Gli appassionati lo sanno, le serate al Teatro d’Annunzio, con il mare appostato appena di là dai cancelli, non hanno nulla da invidiare a quelle più celebrate di Umbria jazz in quanto a qualità e spessore degli artisti presenti.
Una sola, grande differenza c’è, commenta ironico Lucio Fumo, “papà” della grande rassegna musicale abruzzese ed è nel prezzo dei biglietti, che costano la metà. Un segno di rispetto per il pubblico e, in più, la possibilità anche per i giovani che non hanno le tasche piene, di avvicinarsi ad un genere musicale più raffinato ed elegante.
Sospeso tra il sobrio e il capriccioso, come le star che lo rappresentano. Natalie Cole, per cominciare, la grande voce figlia di una grande voce, che a Pescara torna dopo sette anni: musicista e diva con la fama di incontentabile. Ha scelto il festival abruzzese come unica data italiana del suo tour, come già in passato, grazie anche ad un’ospitalità che ha anticipato ogni suo vezzo. Perché si sa, lo spettacolo è anche questo.
Sarà lei, il 10 luglio ad inaugurare la rassegna 2007 al Teatro d’Annunzio, seguita il 13 da un doppio appuntamento quello con l’Sf Jazz collective con le musiche preziose di un mito come Thelonious Monk, e dall’Ornette Coleman Quartet. Coleman ha quasi ottant’anni, ma naviga attraverso le note come un vecchio lupo di mare, portando con sé artisti di qualità attrezzati ad affrontare le tempeste e le bonacce della musica.
Il giorno successivo è la volta di un altro illustre habituée di Pescara jazz, Pat Metheny che al suo pubblico in riva all’Adriatico si propone nella collaborazione con il pianista Brad Mehldau. Poi la chiusura alla grande, domenica 15. E’ per palati raffinati il Lars Sjosten Octet che, con la specialissima presenza di Gianni Basso (alla sua prima esibizione pescarese) suona le musiche di Lars Gullin; fuochi finali, quindi, con la Charles Tolliver Big Band, il meglio, nel suo genere.
Accanto al programma principale due pomeriggi di musica (11 e 12 luglio) nel cuore di Pescara, piazza della Rinascita con Speakin’ Four e Panjeazz Quartet, A24, Giuseppe Continenza Quartet e Trio Mogli; e allo Sporting hotel Villa Maria con Marco Di Battista e Marcello Sebastiani.

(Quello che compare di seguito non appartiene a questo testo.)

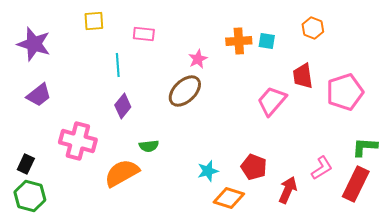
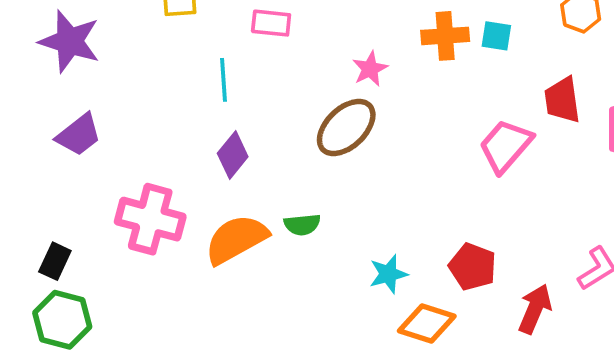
green semicircle: (149, 146) -> (302, 225), moved
orange semicircle: (122, 173) -> (236, 239), moved

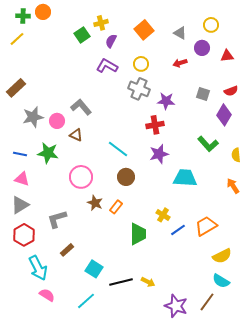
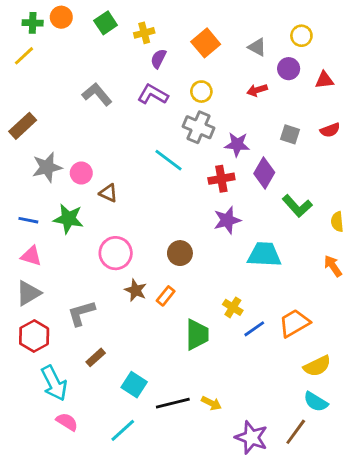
green square: (82, 35) -> (106, 23), moved
gray L-shape: (81, 107) -> (97, 94), moved
purple diamond: (224, 115) -> (264, 173), moved
cyan line: (118, 149) -> (168, 160), moved

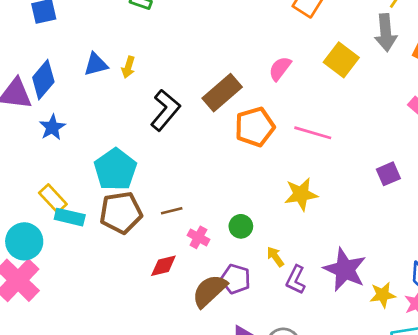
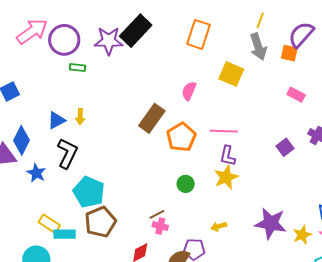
black L-shape: (165, 110) -> (67, 153), moved
brown line: (172, 211) -> (157, 214), moved
green circle: (241, 226) -> (186, 184), moved
yellow arrow: (275, 257) -> (219, 226), turned -56
purple L-shape: (296, 280) -> (228, 156), moved

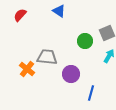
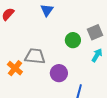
blue triangle: (59, 11) -> (47, 10), turned 32

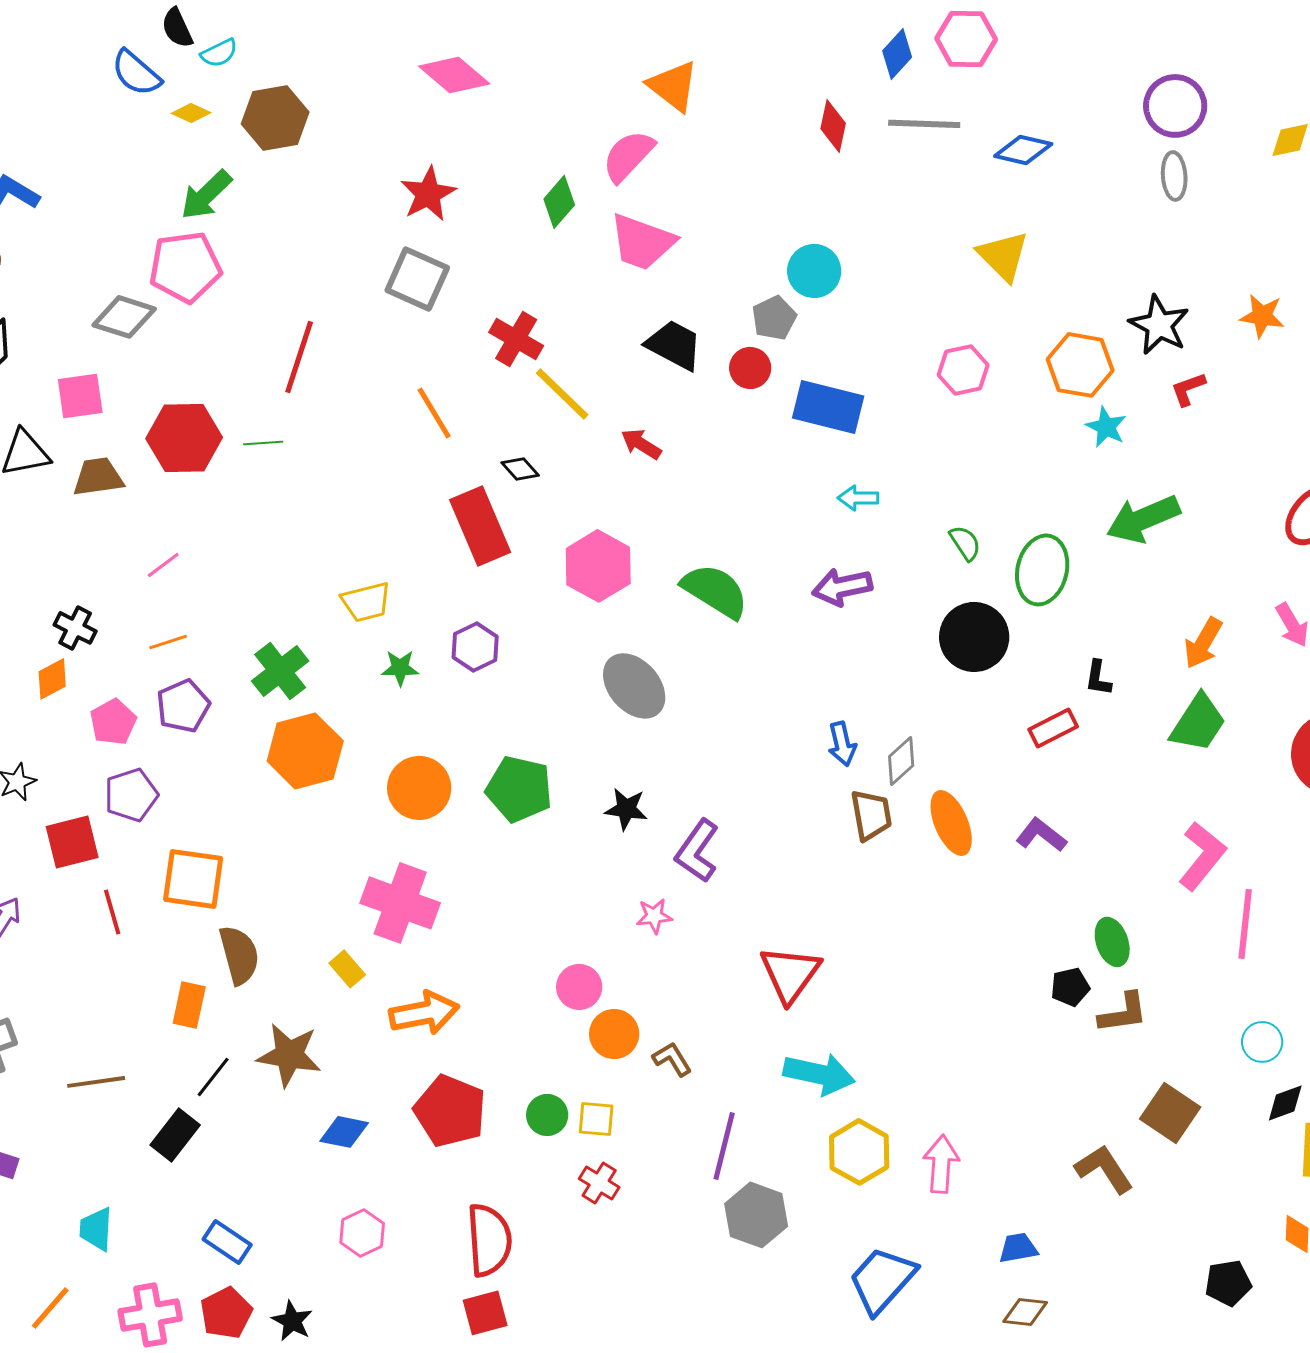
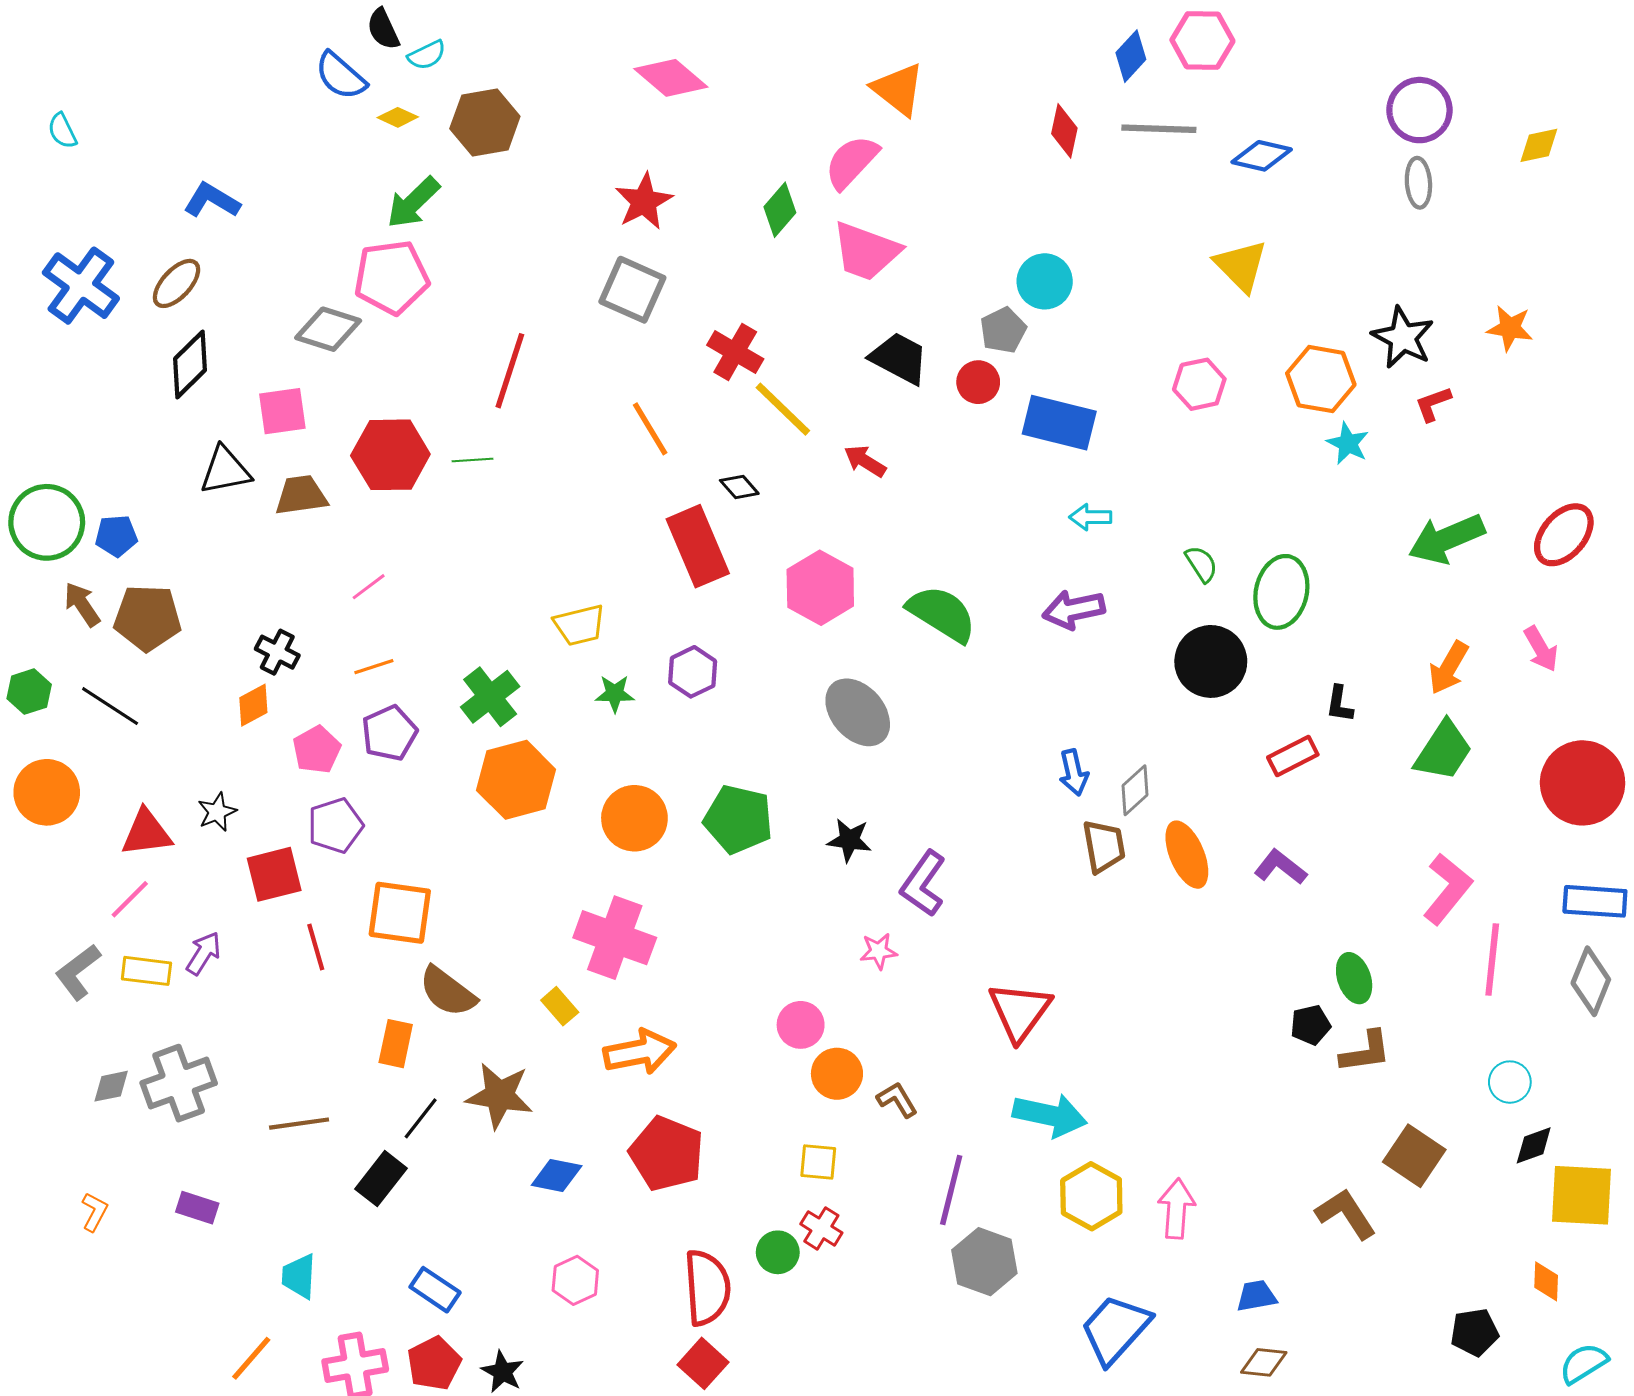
green arrow: (1143, 519) -> (1446, 539), moved
brown semicircle: (239, 955) -> (448, 992), turned 142
green circle: (547, 1115) -> (778, 1252), moved
red square: (485, 1313) -> (703, 1363), turned -33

E ancora tre serate (13,14 e 15 luglio) di Jam sessions al Marni Jazz Club di via delle Caserme, con il trio di Toni Pancella.
Si può chiedere di più? Secondo Lucio Fumo sì: gli resta il rimpianto di non aver potuto portare in riva all’Adriatico Keith Jarret, perché a Pescara non esiste una struttura adatta ai suoi concerti. Ma di fronte a tanto ben di Dio sonoro anche questo è un peccato veniale. “Il programma che presentiamo – chiosa Lucio Fumo – è di altissimo livello, e adatto ad accontentare gli appassionati.
Un cartellone ampliato, qualitativamente ineccepibile. E io credo che ci sarà veramente da divertirsi”. E non potrebbe essere diversamente.